At OSU Institute of Technology’s Library, books don’t even begin to cover what students can check out and take with them.
Last fall, the Library launched the Tech To-Go program that allows students to check out a variety of tech gadgets and tools including laptops, digital cameras, tablets, headphones, wearable technology, even a 3D printer.
“It’s done really, really well. It took a little bit for people to catch on, but once a student came and checked something out, their friends would start to come in,” said Jennifer Tatum, reference and instruction librarian. “The students were the first to buy-in, especially when they learned it’s free.”

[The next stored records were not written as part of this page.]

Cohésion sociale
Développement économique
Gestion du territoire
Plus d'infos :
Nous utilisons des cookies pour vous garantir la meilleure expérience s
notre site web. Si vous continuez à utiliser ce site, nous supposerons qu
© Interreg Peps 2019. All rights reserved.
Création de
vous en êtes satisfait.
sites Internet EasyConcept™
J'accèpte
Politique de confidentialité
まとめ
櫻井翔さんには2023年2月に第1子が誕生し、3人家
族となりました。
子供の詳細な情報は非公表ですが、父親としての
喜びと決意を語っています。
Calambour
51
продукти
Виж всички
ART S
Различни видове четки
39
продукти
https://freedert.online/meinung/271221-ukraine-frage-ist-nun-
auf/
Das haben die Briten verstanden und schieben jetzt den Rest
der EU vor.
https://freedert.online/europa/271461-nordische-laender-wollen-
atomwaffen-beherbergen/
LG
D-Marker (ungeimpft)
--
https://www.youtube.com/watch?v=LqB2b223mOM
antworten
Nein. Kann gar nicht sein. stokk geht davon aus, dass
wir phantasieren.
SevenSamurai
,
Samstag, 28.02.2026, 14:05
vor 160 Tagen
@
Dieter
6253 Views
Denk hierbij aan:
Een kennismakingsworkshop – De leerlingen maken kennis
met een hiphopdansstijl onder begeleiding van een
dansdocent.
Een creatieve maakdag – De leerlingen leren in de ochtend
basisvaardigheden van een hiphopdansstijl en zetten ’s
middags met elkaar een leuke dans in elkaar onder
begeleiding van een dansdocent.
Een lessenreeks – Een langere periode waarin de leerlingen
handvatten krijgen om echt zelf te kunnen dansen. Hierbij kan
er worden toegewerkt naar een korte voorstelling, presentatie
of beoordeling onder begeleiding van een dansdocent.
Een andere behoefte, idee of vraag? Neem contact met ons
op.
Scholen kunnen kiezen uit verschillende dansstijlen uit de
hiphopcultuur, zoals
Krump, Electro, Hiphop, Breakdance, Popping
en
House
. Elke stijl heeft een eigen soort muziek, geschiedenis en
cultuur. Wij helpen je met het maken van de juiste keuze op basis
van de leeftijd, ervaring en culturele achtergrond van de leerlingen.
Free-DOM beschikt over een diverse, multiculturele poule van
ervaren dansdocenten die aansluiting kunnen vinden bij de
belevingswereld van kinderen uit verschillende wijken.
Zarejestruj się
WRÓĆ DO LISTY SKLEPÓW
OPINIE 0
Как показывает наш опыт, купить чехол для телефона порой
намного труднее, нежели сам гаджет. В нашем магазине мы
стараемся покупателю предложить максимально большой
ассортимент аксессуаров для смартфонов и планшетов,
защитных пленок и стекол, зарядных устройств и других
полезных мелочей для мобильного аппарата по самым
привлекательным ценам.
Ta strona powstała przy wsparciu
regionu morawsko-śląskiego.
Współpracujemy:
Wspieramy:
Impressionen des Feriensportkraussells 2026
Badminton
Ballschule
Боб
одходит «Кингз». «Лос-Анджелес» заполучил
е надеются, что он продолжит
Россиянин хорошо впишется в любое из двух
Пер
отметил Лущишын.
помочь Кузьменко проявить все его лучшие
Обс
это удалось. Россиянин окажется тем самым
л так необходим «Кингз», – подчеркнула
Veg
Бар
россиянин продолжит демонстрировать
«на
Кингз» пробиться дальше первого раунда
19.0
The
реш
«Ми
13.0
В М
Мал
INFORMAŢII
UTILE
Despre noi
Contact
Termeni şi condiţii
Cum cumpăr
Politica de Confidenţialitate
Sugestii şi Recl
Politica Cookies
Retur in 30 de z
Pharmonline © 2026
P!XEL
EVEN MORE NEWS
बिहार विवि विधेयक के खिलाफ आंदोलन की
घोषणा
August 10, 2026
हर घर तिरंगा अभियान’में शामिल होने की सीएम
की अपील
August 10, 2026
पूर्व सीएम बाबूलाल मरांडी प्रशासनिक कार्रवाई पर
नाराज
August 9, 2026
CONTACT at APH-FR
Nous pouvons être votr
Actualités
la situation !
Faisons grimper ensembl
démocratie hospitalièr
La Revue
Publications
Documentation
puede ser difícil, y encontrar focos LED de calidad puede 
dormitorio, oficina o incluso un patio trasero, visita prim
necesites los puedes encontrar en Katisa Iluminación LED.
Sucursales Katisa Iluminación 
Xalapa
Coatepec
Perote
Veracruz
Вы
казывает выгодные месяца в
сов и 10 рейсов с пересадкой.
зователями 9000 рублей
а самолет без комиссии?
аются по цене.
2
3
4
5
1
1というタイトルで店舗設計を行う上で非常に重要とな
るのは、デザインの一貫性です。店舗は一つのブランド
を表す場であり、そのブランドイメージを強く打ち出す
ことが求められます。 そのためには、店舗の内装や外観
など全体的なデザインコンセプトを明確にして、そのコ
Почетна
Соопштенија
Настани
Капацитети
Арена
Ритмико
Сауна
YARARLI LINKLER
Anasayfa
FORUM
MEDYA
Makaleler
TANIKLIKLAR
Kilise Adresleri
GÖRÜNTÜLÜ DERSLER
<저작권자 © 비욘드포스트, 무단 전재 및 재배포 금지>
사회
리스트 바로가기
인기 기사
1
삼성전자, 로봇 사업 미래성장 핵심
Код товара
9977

Since January, there have been 761 checkouts of Tech To-Go items, Tatum said, with the most popular items being Beats headphones with 243 checkouts, MacBooks with 215 checkouts and Dell laptops with 124 checkouts.
“We’ve ordered 10 more laptops and will probably order more later this year. Students have told us they’ve got all kinds of use out of them,” she said. “There are a lot of students who don’t want to work on a lab computer, they’d rather work from their dorm room or home so they come and check out a laptop to do their work, or to play. They may not want to watch Netflix in a computer lab.”
It’s also a great opportunity for students to test drive technology without having to travel to retailers in cities like Tulsa or Oklahoma City.
“They can try out items before they buy them, see if it’s something they will actually enjoy using. They can see the difference between computers and the capabilities of each one. They can decide if they really need an iPad or if one of the more affordable options will work just as well for them,” she said.
It’s also opened up the Library to students who may not have utilized it before.
“It’s been helpful to introduce them to what’s going on in the library. They come in to check out a laptop and learn they can also check out DVD to watch on it,” Tatum said.
This year, Tatum said the Tech To-Go program will hopefully become an even better tool for students in certain programs.
“We’ve gone out of our way to meet with faculty to learn what kinds of equipment they utilize, but that aren’t accessible to students outside of the classroom. Things like thermal imaging cameras or in Culinary a tool called a Joule for immersion sous vide,” she said.
Tatum hopes the program continues to grow and evolve, just like technology.
“I watch tech blogs all the time to see what’s coming. As we see things we start adding them, when students come and ask for things, we get them,” she said. “We do try to keep up with the latest technology.”